A Patent Example of Big Money Influencing Politics: Why I Joined American Promise

A Patent Example of Big Money Influencing Politics: Why I Joined American Promise

April 2, 2019
Published By American Promise
American Promise President Jeff Clements, left, joined Ron Epstein at an American Promise event earlier this year in California.

People join American Promise and the movement to get big money out of politics for a variety of reasons. For Ron Epstein, years as a patent attorney opened his eyes to the world of Capitol Hill lobbying by corporations looking to pursue the newest technologies and increase profits. He provides a look at that experience and how it ultimately led him to join the work to advance the 28th Amendment.

My journey to American Promise started with my nearly 30-year career working with patent holders and companies to negotiate patent licenses. After a lengthy career representing technology companies in these negotiations, I switched “sides” in 2003 and started representing patent holders. The reaction of these technology companies to increasingly being held to account for their use of other people’s inventions gave me my first introduction to how politics really works and opened my eyes to the distorting effects of money.

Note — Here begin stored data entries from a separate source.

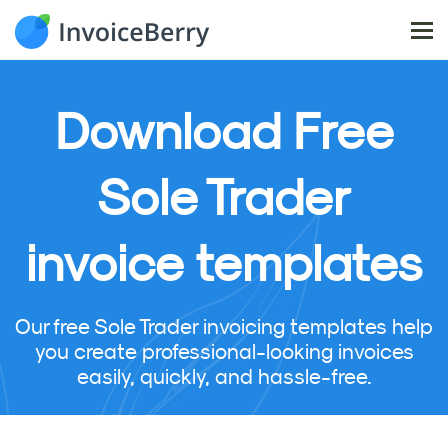
Tog
nav
Download
Free
Sole Trader
invoice templates
Our free Sole Trader invoicing templates help
you create professional-looking invoices
easily, quickly, and hassle-free.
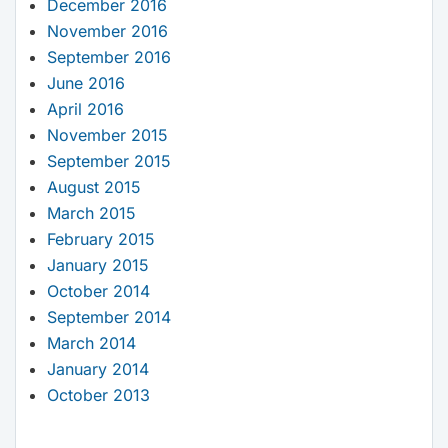
December 2016
November 2016
September 2016
June 2016
April 2016
November 2015
September 2015
August 2015
March 2015
February 2015
January 2015
October 2014
September 2014
March 2014
January 2014
October 2013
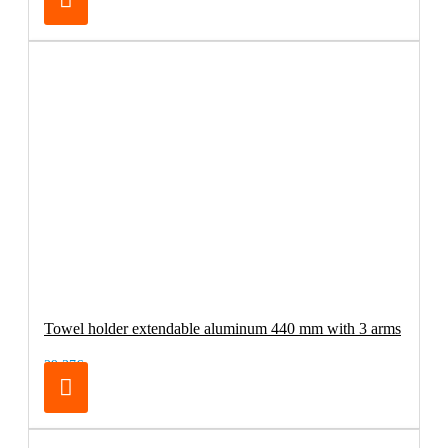
Towel holder extendable aluminum 440 mm with 3 arms
29.37€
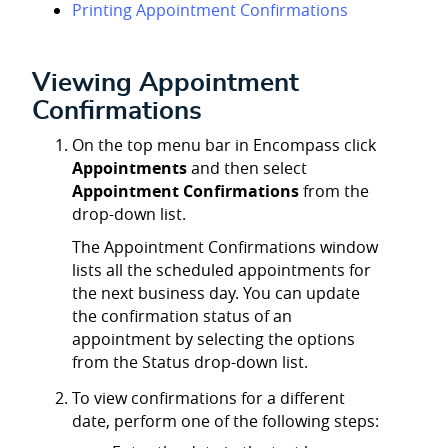
Printing Appointment Confirmations
Viewing Appointment
Confirmations
On the top menu bar in Encompass click
Appointments
and then select
Appointment Confirmations
from the
drop-down list.
The Appointment Confirmations window
lists all the scheduled appointments for
the next business day. You can update
the confirmation status of an
appointment by selecting the options
from the Status drop-down list.
To view confirmations for a different
date, perform one of the following steps:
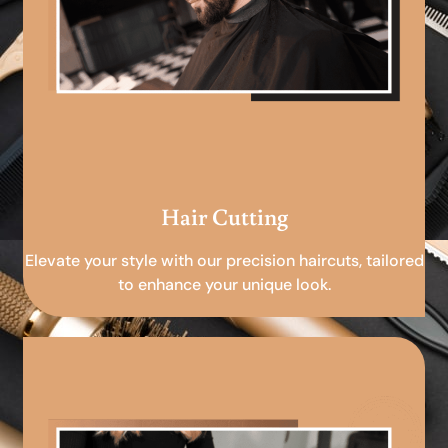
Hair Cutting
Elevate your style with our precision haircuts, tailored
to enhance your unique look.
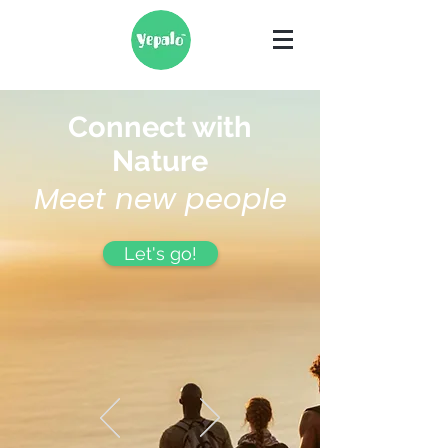
Connect with
Nature
Meet new people
Let's go!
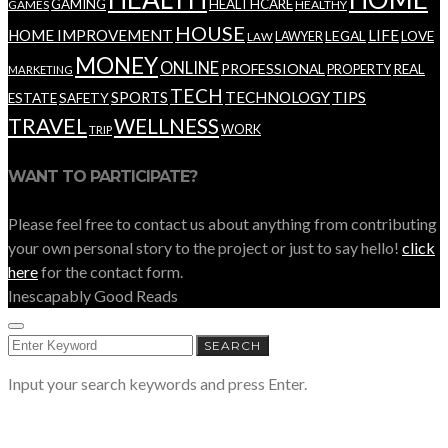
GAMING
HEALTHCARE
GAMES
HEALTHY
HOUSE
HOME IMPROVEMENT
LIFE
LEGAL
LOVE
LAWYER
LAW
MONEY
ONLINE
PROFESSIONAL
REAL
PROPERTY
MARKETING
TECH
SPORTS
TECHNOLOGY
TIPS
ESTATE
SAFETY
TRAVEL
WELLNESS
WORK
TRIP
WANT TO PARTICIPATE?
Please feel free to contact us about anything from contributing
your own personal story to the project or just to say hello!
click
here
for the contact form.
Inescapably Good Reads
SEARCH
SEARCH
FOR:
Input your search keywords and press Enter.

There once was a saying that if you could build a better mousetrap, the world would beat a path to your door. It used to be that holding a patent on an important invention was a ticket to success in the United States. But that is less true today at the height of the innovation economy than ever in U.S. history.

Why?

Because a handful of technology companies, enraged by patent holders demanding a fair price for their inventions, have used their extreme wealth to “buy” politicians and convince them to change the law. These changes, fueled by professional lobbyists, have made it harder for inventors to get a fair price for their innovations and easier for these companies to use third-party innovations without paying for them. By technology companies, I mean companies in the computing, communications and related industries (as opposed to biotech and medical devices).

Some background:

  • First, a patent is a property right that allows an inventor to charge royalties to those who want to use the patented invention.
  • Second, patents must be enforced in court. You can’t call the sheriff to remove a patent infringer like you can to remove a tenant who is not paying their rent.
  • And third, about half of all U.S. patents are held by individual inventors and small entities. In my experience selling and licensing patents, I found that the patents held by these small parties tended to be more valuable than patents held by large corporations. The reason for that is straightforward: A patent can cost $20,000 to $50,000 or even more, a big investment for an individual but a rounding error to a large corporation.  

Driven By Innovation

Technology companies are ferocious consumers of innovations. To keep consumers buying new products, they need to provide new features in each product generation to lure consumers into upgrading. Some of the innovations come from each company’s internal research. Many more of these new features are the result of “innovation by observation”—that is, they see what other people are doing and copy them. The amount spent by one company on research in a field—say, mobile phone tech—will always be a small fraction of the total money spent by the rest of the world.

Obviously, getting these innovations for free is a lot better for the bottom line than paying for them.

Some of these observed innovations come from competitors, suppliers and customers. With few exceptions, technology companies do not enforce their patents against each other, even competitors. However, every individual inventor who files a patent does so with the expectation that if their invention is adopted by industry, they will get paid handsomely for their innovation.

By the late 1990s, the level of this invention plagiarism, and small patent holders’ pursuit of fair compensation from the invention plagiarists by enforcement through the courts, had reached the point where it began to represent a meaningful cost to these companies. The cost was the fair value of the use of these patented innovations, but these companies were accustomed to using them for free.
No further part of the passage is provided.